Victoria's Secret Revealed: Using Child Labor for Cotton
Victoria's Secret Uses Controversial Burkina Faso Cotton
Victoria's Secret go-to destination for the man looking to buy the woman in his life a little Christmas joy. It also provides the man with a little festive cheer. But this year, you may want to think twice before slipping on that sexy little something, as Victoria Secret's cotton has been linked to child labor.

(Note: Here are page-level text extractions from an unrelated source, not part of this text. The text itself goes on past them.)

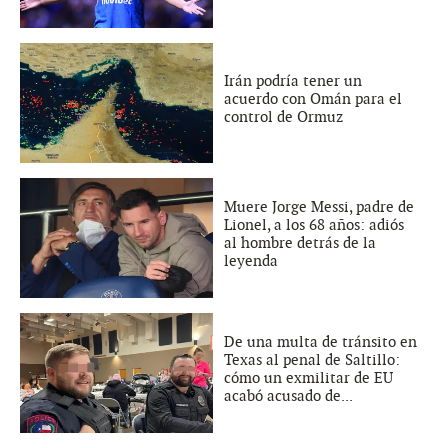
Irán podría tener un
acuerdo con Omán para el
control de Ormuz
Muere Jorge Messi, padre de
Lionel, a los 68 años: adiós
al hombre detrás de la
leyenda
De una multa de tránsito en
Texas al penal de Saltillo:
cómo un exmilitar de EU
acabó acusado de...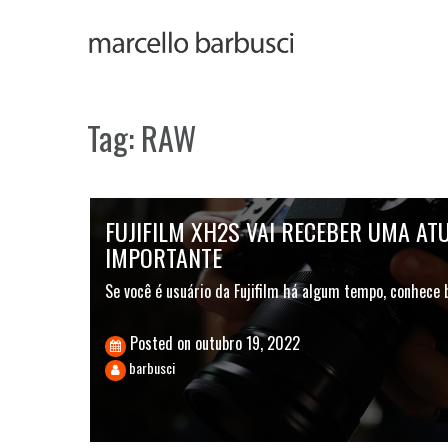
Skip
to
content
Tag:
RAW
FUJIFILM XH2S VAI RECEBER UMA AT
IMPORTANTE
Se você é usuário da Fujifilm há algum tempo, conhec
Posted on
outubro 19, 2022
barbusci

A recent Bloomberg Markets Magazine reports that underage, mistreated African children have been forced to plant and pick organic, fair-trade cotton used in some of the company's underwear. In the piece, Bloomberg highlights a typical day as faced by 13-year-old Clarisse Kambire, as well as six other children who work on organic-cotton farms in Burkina Faso:
"Clarisse Kambire’s nightmare rarely changes. It’s daytime. In a field of cotton plants that burst with purple and white flowers, a man in rags towers over her, a stick raised above his head. Then a voice booms, jerking Clarisse from her slumber and making her heart leap. 'Get up!'"
Earlier this year, the U.S. Labor Department reported that Burkina Faso was one of more than a dozen countries using children in the production of cotton. The article then went on to emphasize a pair of zebra-print, hip-hugger panties, sold for $8.50 (U.S.) at the lingerie retailer in October. “Made with 20 per cent organic fibers from Burkina Faso,” reads a stamp on the garment.
Worrying stuff, but what do Victoria's Secret have to say about the allegations?
In a statement released on their website, Limited Brands (the parent company of Victoria's Secret) said that "Burkina Faso used in a small portion of our Victoria’s Secret panty styles was grown on farms that use child labor."
Depending on findings however, they are "prepared to take swift action to prevent the illegal use of child labor in the fields where we source Fairtrade-certified organic cotton in Burkina Faso."
That doesn't necessarily mean that the Angels will be boycotting Burkina Faso cotton all together, but does it mean that we consumers should be boycotting the lingerie. What do you think?